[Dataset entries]
────

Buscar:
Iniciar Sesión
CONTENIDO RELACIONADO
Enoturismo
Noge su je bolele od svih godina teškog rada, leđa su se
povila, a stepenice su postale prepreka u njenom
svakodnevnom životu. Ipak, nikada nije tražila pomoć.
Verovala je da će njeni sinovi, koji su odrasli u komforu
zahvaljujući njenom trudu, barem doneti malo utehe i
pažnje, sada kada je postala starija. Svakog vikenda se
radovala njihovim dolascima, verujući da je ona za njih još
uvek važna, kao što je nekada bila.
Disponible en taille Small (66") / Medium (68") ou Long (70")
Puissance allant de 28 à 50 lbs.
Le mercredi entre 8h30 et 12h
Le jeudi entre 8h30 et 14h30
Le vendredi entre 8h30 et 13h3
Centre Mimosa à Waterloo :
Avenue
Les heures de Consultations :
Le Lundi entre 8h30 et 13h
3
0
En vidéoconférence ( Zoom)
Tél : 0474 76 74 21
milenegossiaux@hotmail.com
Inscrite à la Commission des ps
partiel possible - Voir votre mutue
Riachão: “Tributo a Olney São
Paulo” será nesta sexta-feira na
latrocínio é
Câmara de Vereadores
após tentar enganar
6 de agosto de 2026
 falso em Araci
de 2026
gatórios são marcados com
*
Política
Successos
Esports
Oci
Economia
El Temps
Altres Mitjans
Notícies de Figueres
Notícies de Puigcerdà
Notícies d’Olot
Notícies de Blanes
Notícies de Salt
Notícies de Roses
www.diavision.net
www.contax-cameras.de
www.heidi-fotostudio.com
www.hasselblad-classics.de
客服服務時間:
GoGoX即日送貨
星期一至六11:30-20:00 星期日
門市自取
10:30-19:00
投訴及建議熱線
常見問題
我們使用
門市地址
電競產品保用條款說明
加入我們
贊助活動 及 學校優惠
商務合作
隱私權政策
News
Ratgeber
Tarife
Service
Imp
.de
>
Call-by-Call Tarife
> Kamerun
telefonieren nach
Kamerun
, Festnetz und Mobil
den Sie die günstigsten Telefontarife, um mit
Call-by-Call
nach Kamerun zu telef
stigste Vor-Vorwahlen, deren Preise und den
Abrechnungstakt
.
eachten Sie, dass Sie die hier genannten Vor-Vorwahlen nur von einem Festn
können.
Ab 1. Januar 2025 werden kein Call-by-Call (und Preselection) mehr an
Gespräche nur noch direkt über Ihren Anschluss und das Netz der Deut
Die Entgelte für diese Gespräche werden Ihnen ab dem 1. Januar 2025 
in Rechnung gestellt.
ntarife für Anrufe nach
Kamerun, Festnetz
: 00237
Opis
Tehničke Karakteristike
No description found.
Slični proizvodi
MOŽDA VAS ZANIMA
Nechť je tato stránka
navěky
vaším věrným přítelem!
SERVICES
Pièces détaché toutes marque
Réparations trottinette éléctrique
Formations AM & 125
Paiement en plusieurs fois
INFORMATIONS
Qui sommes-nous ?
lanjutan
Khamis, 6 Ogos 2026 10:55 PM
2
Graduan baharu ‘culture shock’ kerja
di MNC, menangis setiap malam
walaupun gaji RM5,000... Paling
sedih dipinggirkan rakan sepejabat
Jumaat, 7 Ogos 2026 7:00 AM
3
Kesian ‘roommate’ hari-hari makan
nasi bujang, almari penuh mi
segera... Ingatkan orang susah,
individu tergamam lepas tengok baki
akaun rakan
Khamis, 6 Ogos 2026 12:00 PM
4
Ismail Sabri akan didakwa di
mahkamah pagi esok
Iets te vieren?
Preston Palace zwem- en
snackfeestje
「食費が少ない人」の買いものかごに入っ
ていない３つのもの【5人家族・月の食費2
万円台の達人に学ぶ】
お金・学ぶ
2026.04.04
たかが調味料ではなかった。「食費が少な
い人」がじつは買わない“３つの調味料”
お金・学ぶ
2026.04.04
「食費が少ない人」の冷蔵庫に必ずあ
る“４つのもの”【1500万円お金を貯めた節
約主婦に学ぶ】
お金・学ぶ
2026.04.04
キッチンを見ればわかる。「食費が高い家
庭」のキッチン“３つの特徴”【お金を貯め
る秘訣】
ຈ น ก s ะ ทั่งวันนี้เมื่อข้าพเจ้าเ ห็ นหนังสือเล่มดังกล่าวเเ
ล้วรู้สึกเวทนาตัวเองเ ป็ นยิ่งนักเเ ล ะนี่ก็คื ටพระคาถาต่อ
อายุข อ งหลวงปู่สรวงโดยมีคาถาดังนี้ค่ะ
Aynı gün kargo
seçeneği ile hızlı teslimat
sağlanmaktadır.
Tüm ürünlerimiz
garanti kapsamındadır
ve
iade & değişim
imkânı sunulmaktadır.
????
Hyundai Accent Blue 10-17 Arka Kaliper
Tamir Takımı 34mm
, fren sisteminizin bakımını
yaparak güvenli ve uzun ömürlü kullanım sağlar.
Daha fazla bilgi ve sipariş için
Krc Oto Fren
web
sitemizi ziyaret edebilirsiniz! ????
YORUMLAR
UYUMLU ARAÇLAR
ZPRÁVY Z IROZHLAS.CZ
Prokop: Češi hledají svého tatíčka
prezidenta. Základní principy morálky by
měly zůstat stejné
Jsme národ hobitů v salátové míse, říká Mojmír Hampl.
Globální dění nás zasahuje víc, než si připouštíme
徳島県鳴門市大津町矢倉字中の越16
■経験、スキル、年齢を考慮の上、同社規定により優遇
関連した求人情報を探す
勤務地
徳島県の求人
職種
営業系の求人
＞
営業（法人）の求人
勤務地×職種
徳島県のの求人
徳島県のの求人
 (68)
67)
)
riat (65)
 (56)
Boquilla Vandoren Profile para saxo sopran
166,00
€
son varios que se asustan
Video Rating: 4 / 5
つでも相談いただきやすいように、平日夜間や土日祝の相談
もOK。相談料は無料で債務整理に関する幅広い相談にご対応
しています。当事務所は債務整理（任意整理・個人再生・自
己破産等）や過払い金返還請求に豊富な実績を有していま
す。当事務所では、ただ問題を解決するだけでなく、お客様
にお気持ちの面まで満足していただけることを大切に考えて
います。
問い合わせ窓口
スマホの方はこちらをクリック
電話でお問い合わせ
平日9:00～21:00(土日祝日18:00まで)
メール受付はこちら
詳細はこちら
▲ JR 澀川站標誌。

────

=== Required work ===
If a line of the records includes the string "Ogos", copy it out.

=== Response area ===
Khamis, 6 Ogos 2026 10:55 PM
Jumaat, 7 Ogos 2026 7:00 AM
Khamis, 6 Ogos 2026 12:00 PM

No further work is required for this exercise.